Collabora – Rodrigo Moya

Farewell Collabora

Today has been my last day at Collabora, where I’ve spent the last 2 years having a great time and working on some very cool and some not that cool projects, but always with great people as teammates. On the cool projects front, AF_BUS wins. Even though it didn’t gain upstream acceptance, at least it opened the race to bring D-Bus into the kernel, which I think is a great thing (based on real numbers 😀 ).

A big hug to all collaborans I’ve met in these 2 years!

Not sure yet what’s coming up next, but first thing I will do, for the first time in aeons, is to get a few weeks of well deserved relax, work on some personal stuff I haven’t had much time to work on lately, and have fun!

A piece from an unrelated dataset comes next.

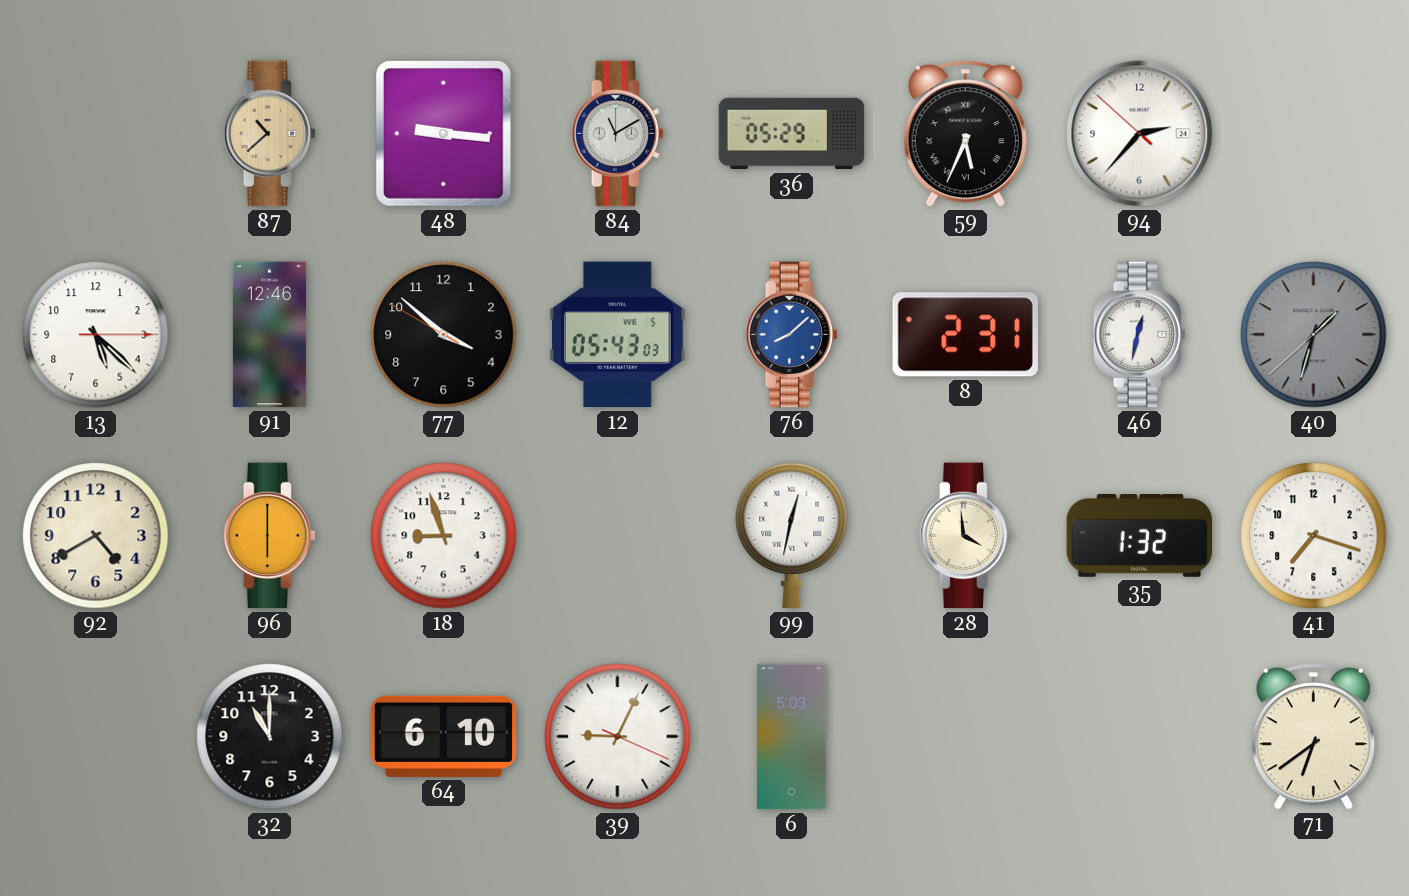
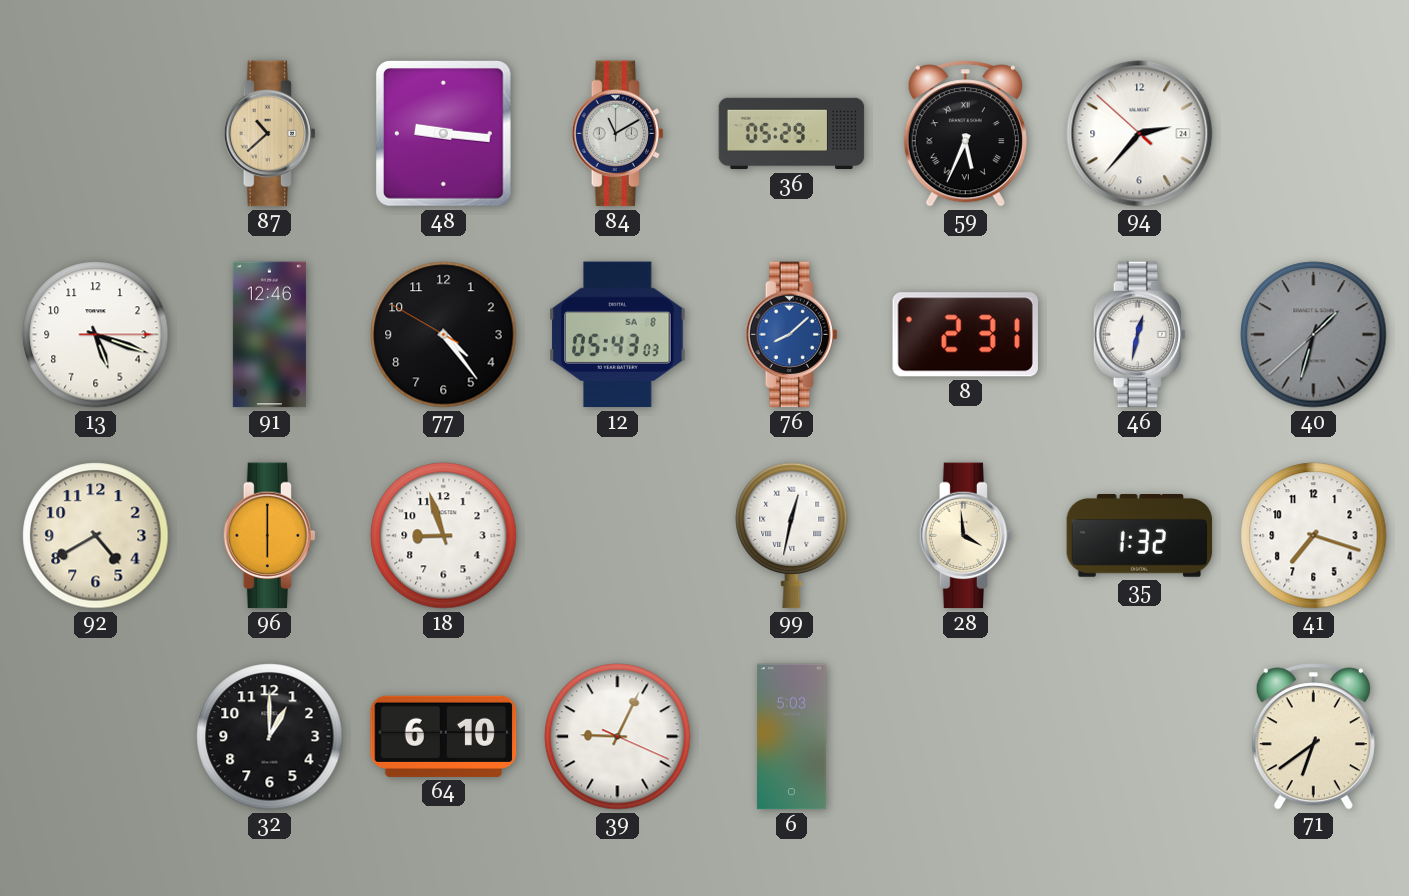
13: 5:22 -> 5:18
77: 3:51 -> 4:23
12 date: WE 5 -> SA 8
32: 11:00 -> 1:00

desktop-webapp-browser-extension

A few months ago I started work on a Google Chrome/ium extension for integrating Chrome apps into GNOME Shell. The idea is that, whenever you install a Chrome app, a .desktop file is created in ~/.local/share/applications, for them to show up as normal applications.

Also, for desktop shortcuts for “normal” web pages, since Chrome/ium uses the favicon from the pages, the icons look really ugly on GNOME Shell’s overview. So, this extension also tries to retrieve a higher resolution icon and uses it if found, and if not, retrieves a snapshot from the page and uses that as the icon, making it look much nicer in the overview.

So, nothing really magic, but discussing it with some team mates, I thought it could be helpful for other people, so hence this public announcement 🙂

The code can be found here.

Next step, when I have time and find out how, is to submit this to the Google Chrome store, but for now, you can just build it and install the .crx file into your Chrome/ium.

Netlink-based D-Bus

As stated in my last blog post, we have been looking at different options for optimizing D-Bus. After some internal discussion and reviewing of the feedback we got, we think the best solution is to get the best ideas from AF_DBUS, but without having to create a new socket family, which wasn’t very well welcomed by the Linux kernel developers. This brought us to having to choose a transport that allowed us to do that, so we decided on Netlink (an IPC mechanism for kernel to user-space communications).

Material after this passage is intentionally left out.